Jaider Esbell, uma das vozes indígenas mais influentes da arte contemporânea brasileira, foi amplamente reconhecido na Bienal de São Paulo de 2021. Sua obra, embora sua carreira tenha sido curta e meteórica, trouxe discussões importantes sobre a espiritualidade indígena e sua relação com a natureza. Mesmo após sua morte precoce, Esbell deixou um legado que abriu caminho para outros artistas indígenas, demonstrando o impacto que suas vozes podem ter no cenário artístico global.
Esses exemplos de redescobrimento, como Chico da Silva e Heitor dos Prazeres, e o impacto de artistas mais recentes como Jaider Esbell, sublinham a importância de dar espaço às vozes marginalizadas que foram ignoradas por tanto tempo. Esses artistas não apenas representam culturas e identidades afrodescendentes e indígenas, mas também trazem novas perspectivas para o cenário artístico contemporâneo. A valorização de suas obras vai além da questão financeira, refletindo o reconhecimento de suas contribuições para a história da arte e fomentando debates sobre identidade, representação e diversidade cultural.
Além desses redescobrimentos individuais, o Brasil tem presenciado o retorno de obras de arte afro-brasileiras, muitas delas repatriadas após décadas em museus nos Estados Unidos e Canadá. Cerca de 750 peças, incluindo esculturas, pinturas, objetos religiosos e gravuras, estão retornando ao país e serão exibidas no Museu Nacional de Cultura Afro-Brasileira, em Salvador. Esse movimento de repatriação é uma oportunidade de reconectar a produção artística afro-brasileira com suas raízes, ao mesmo tempo em que promove uma maior valorização dessas obras, negligenciadas por muito tempo no mercado de arte.
Apesar do crescente interesse em artistas marginalizados e redescobertos, é fundamental garantir que esse movimento não seja apenas uma onda passageira. O mercado de arte é volátil, e muitos artistas podem ser rapidamente elevados, apenas para serem novamente esquecidos. Para evitar isso, é necessário que haja um trabalho institucional constante, que inclua exposições, publicações e visibilidade no mercado secundário de leilões e coleções. Esse esforço contínuo ajuda a garantir que o interesse por esses artistas seja sustentado, tornando-os parte integrante do cânone artístico.

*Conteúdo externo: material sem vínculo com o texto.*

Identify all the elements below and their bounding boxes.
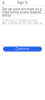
staticText: Sign In [17, 1, 28, 4]
staticText: Set up your account so you can [2, 7, 45, 11]
button[interactable]: Continue [3, 46, 42, 52]
staticText: away [2, 13, 11, 17]
staticText: start using every feature right [2, 10, 45, 14]
button[interactable]: Back [1, 0, 5, 5]
staticText: and continue to the next step [2, 22, 45, 25]
staticText: Enter your details below [2, 19, 37, 22]
staticText: Continue [16, 47, 30, 51]
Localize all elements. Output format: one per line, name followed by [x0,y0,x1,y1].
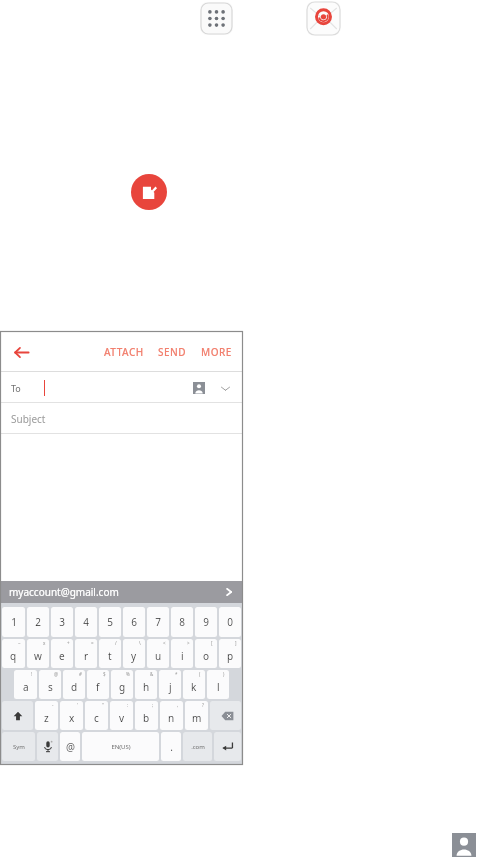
button[interactable]: \ [123,639,145,668]
staticText: j [169,680,172,694]
staticText: 0 [227,615,233,629]
staticText: To [11,382,21,394]
button[interactable]: $ [87,670,109,699]
staticText: = [91,640,94,646]
staticText: x [43,640,46,646]
staticText: ) [223,671,225,677]
button[interactable]: . [161,732,181,761]
button[interactable]: 1 [2,607,25,637]
button[interactable]: ATTACH [97,339,151,365]
button[interactable]: 0 [219,607,241,637]
button[interactable]: MORE [194,339,239,365]
staticText: m [192,711,202,725]
staticText: g [119,680,126,694]
button[interactable]: ? [185,701,208,730]
staticText: k [191,680,197,694]
staticText: - [52,702,54,708]
button[interactable]: ( [183,670,205,699]
staticText: p [227,649,234,663]
staticText: * [175,671,178,677]
button[interactable]: @ [39,670,61,699]
button[interactable]: # [63,670,85,699]
staticText: ' [77,702,79,708]
staticText: 3 [59,615,65,629]
staticText: 2 [35,615,41,629]
button[interactable]: 4 [75,607,97,637]
button[interactable]: Enter [214,732,241,761]
staticText: 6 [131,615,137,629]
button[interactable]: = [75,639,97,668]
button[interactable]: > [171,639,193,668]
staticText: # [79,671,82,677]
button[interactable]: ; [135,701,158,730]
staticText: ~ [18,640,21,646]
button[interactable]: * [159,670,181,699]
staticText: \ [139,640,141,646]
button[interactable]: 6 [123,607,145,637]
button[interactable]: ' [60,701,83,730]
button[interactable]: Delete [210,701,241,730]
staticText: MORE [201,345,232,359]
staticText: ; [152,702,154,708]
button[interactable]: < [147,639,169,668]
button[interactable]: [ [195,639,217,668]
staticText: " [102,702,104,708]
button[interactable]: Expand recipients [217,380,233,396]
staticText: Subject [11,412,46,426]
staticText: h [143,680,150,694]
button[interactable]: 2 [27,607,49,637]
button[interactable]: x [27,639,49,668]
staticText: ] [235,640,237,646]
button[interactable]: EN(US) [82,732,159,761]
staticText: d [71,680,78,694]
button[interactable]: - [35,701,58,730]
staticText: 1 [11,615,17,629]
button[interactable]: SEND [151,339,194,365]
button[interactable]: / [99,639,121,668]
staticText: Sym [13,743,25,751]
button[interactable]: ] [219,639,241,668]
button[interactable]: .com [183,732,212,761]
staticText: a [23,680,29,694]
staticText: % [126,671,130,677]
staticText: i [181,649,184,663]
staticText: $ [103,671,106,677]
button[interactable]: 7 [147,607,169,637]
staticText: r [84,649,89,663]
staticText: EN(US) [111,743,131,751]
button[interactable]: : [110,701,133,730]
button[interactable]: 9 [195,607,217,637]
button[interactable]: Compose [131,174,167,210]
button[interactable]: ~ [2,639,25,668]
button[interactable]: ) [207,670,229,699]
button[interactable]: Voice input [37,732,58,761]
staticText: ? [202,702,204,708]
staticText: l [217,680,220,694]
button[interactable]: @ [60,732,80,761]
staticText: w [34,649,42,663]
button[interactable]: " [85,701,108,730]
button[interactable]: & [135,670,157,699]
button[interactable]: Sym [2,732,35,761]
button[interactable]: 5 [99,607,121,637]
button[interactable]: To [0,372,243,403]
button[interactable]: % [111,670,133,699]
button[interactable]: Email [306,1,341,36]
button[interactable]: Shift [2,701,33,730]
staticText: < [163,640,166,646]
button[interactable]: 3 [51,607,73,637]
button[interactable]: + [51,639,73,668]
button[interactable]: myaccount@gmail.com [0,581,243,603]
button[interactable]: 8 [171,607,193,637]
button[interactable]: Subject [0,403,243,434]
button[interactable]: Pick contact [193,382,205,394]
staticText: , [177,702,179,708]
button[interactable]: Apps [200,2,233,35]
staticText: v [119,711,125,725]
staticText: n [168,711,175,725]
button[interactable]: Back [7,338,35,366]
staticText: x [69,711,75,725]
button[interactable]: ! [14,670,37,699]
button[interactable]: , [160,701,183,730]
staticText: . [170,740,173,754]
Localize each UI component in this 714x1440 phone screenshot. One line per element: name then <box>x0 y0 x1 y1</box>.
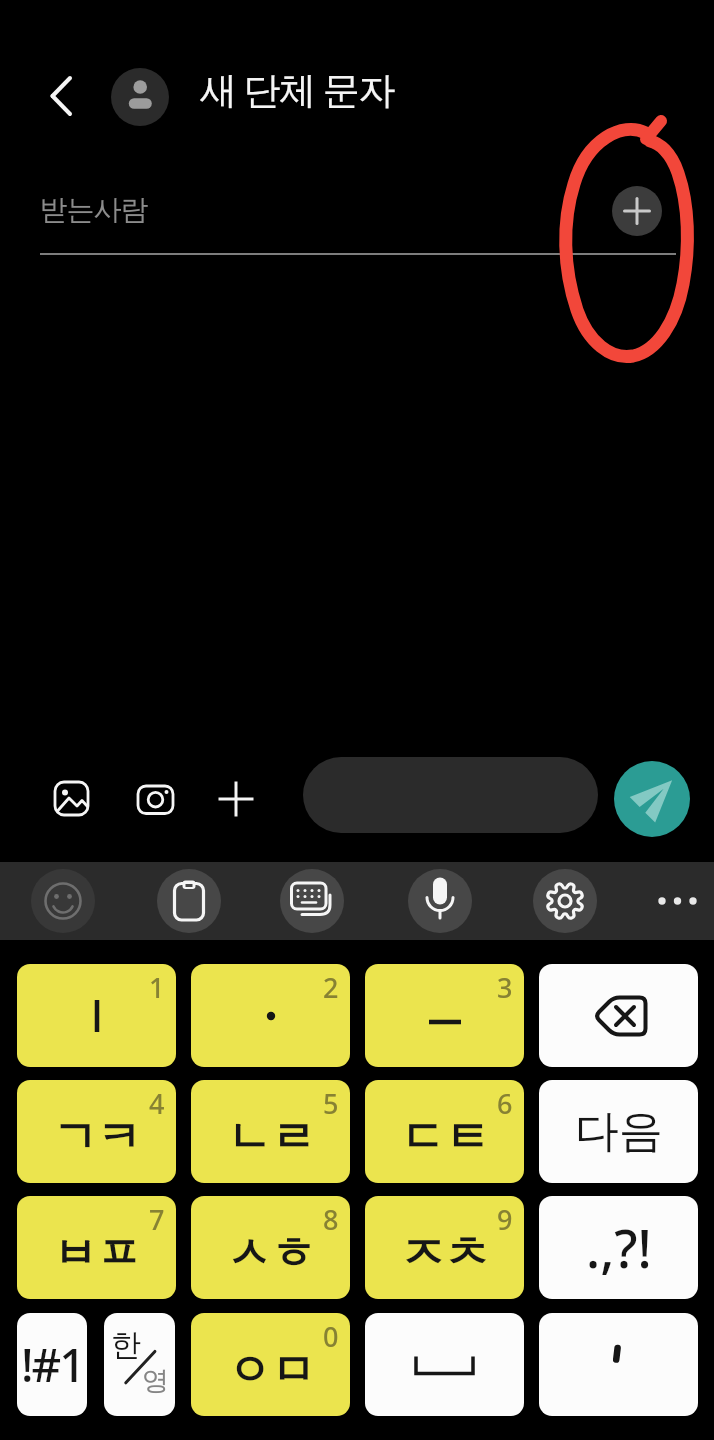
staticText: .,?! <box>586 1212 652 1283</box>
button[interactable] <box>303 757 598 833</box>
staticText: 새 단체 문자 <box>200 63 394 114</box>
button[interactable]: 1 <box>17 964 176 1067</box>
staticText: 영 <box>142 1364 169 1398</box>
staticText: 다음 <box>575 1104 663 1159</box>
button[interactable] <box>614 761 690 837</box>
staticText: 3 <box>497 969 513 1006</box>
button[interactable] <box>111 68 169 126</box>
button[interactable] <box>612 186 662 236</box>
button[interactable]: ㅂㅍ <box>17 1196 176 1299</box>
button[interactable]: ㄷㅌ <box>365 1080 524 1183</box>
staticText: 5 <box>323 1085 339 1122</box>
staticText: 1 <box>149 969 165 1006</box>
staticText: 4 <box>149 1085 165 1122</box>
button[interactable]: !#1 <box>17 1313 87 1416</box>
staticText: 받는사람 <box>40 192 148 227</box>
button[interactable]: 3 <box>365 964 524 1067</box>
button[interactable] <box>214 777 258 821</box>
button[interactable] <box>133 777 177 821</box>
staticText: ㅇㅁ <box>227 1343 315 1398</box>
staticText: 2 <box>323 969 339 1006</box>
button[interactable]: ㅈㅊ <box>365 1196 524 1299</box>
button[interactable] <box>280 869 344 933</box>
button[interactable] <box>646 887 708 915</box>
button[interactable] <box>157 869 221 933</box>
staticText: 한 <box>111 1326 141 1364</box>
button[interactable] <box>365 1313 524 1416</box>
staticText: ㅈㅊ <box>401 1226 489 1281</box>
staticText: ㄷㅌ <box>401 1110 489 1165</box>
button[interactable]: ㄴㄹ <box>191 1080 350 1183</box>
staticText: !#1 <box>21 1333 84 1396</box>
staticText: ㅅㅎ <box>227 1226 315 1281</box>
staticText: ㅂㅍ <box>53 1226 141 1281</box>
button[interactable] <box>533 869 597 933</box>
button[interactable]: ㅅㅎ <box>191 1196 350 1299</box>
button[interactable]: 다음 <box>539 1080 698 1183</box>
button[interactable]: ㅇㅁ <box>191 1313 350 1416</box>
button[interactable] <box>539 1313 698 1416</box>
button[interactable] <box>38 72 84 118</box>
staticText: 9 <box>497 1201 513 1238</box>
staticText: ㄱㅋ <box>53 1110 141 1165</box>
button[interactable] <box>408 869 472 933</box>
staticText: 7 <box>149 1201 165 1238</box>
button[interactable]: 2 <box>191 964 350 1067</box>
staticText: ㄴㄹ <box>227 1110 315 1165</box>
button[interactable]: .,?! <box>539 1196 698 1299</box>
staticText: 8 <box>323 1201 339 1238</box>
button[interactable] <box>539 964 698 1067</box>
button[interactable]: 한 <box>104 1313 175 1416</box>
button[interactable]: ㄱㅋ <box>17 1080 176 1183</box>
staticText: 6 <box>497 1085 513 1122</box>
button[interactable] <box>50 777 94 821</box>
button[interactable] <box>31 869 95 933</box>
staticText: 0 <box>323 1318 339 1355</box>
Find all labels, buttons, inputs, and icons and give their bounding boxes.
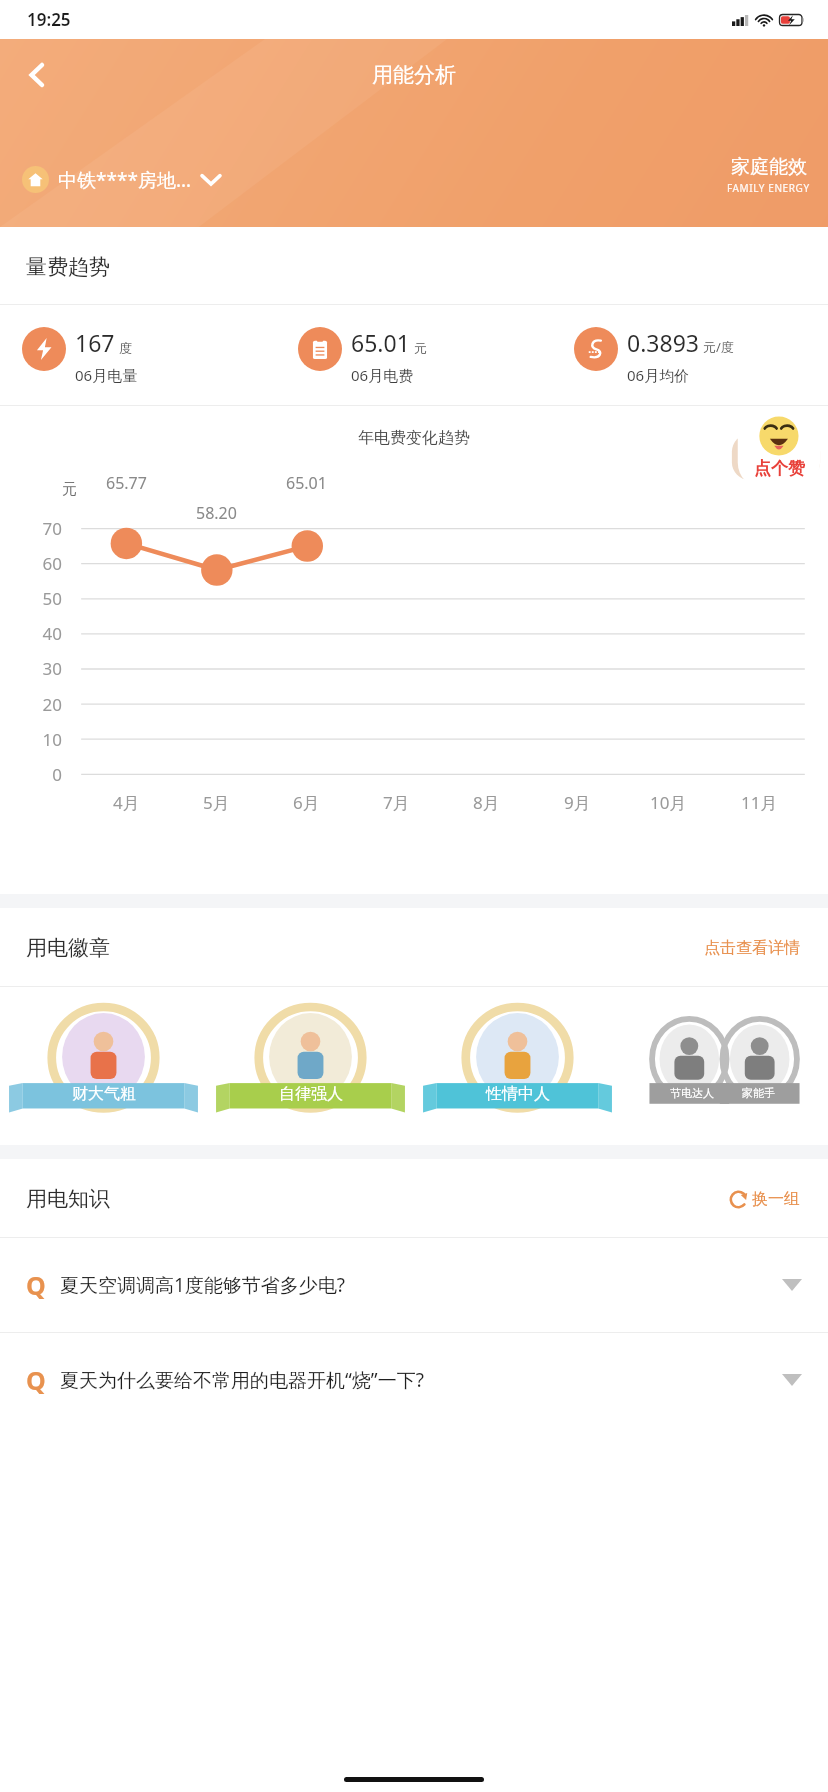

Além disso, é importante lembrar que o simples fato de um artista estar sendo redescoberto ou ter sido marginalizado não significa que qualquer compra de sua obra seja uma garantia de bom investimento. O mercado de arte pode ser arriscado, é essencial uma profunda pesquisa e observação diária ou contar com a orientação de consultores e profissionais especializados que acompanham de perto as movimentações e tendências. Esse olhar especializado garante que o comprador faça uma escolha informada e evite erros, garantindo que o valor cultural e financeiro da obra seja reconhecido.
A Bienal de Veneza de 2024, sob a curadoria de Adriano Pedrosa, destacou a importância de revisitar essas narrativas esquecidas e colocar artistas marginalizados no centro das discussões. Com o Brasil momentaneamente no foco global, há uma grande oportunidade de consolidar esse movimento de resgate, garantindo que esses artistas continuem no circuito de maneira sustentável.
O ressurgimento de Chico da Silva, Heitor dos Prazeres e o impacto meteórico de Jaider Esbell, juntamente com o movimento de repatriação de obras afro-brasileiras, refletem uma revisão mais ampla das narrativas históricas na arte. Para que esse movimento se mantenha, é necessário um esforço contínuo, institucional e mercadológico, que garanta a presença permanente desses artistas no cenário cultural e econômico. O Brasil, com sua rica diversidade cultural, tem a chance de liderar esse processo, construindo um legado que valorize e integre de forma sustentável as vozes que foram apagadas ao longo da história.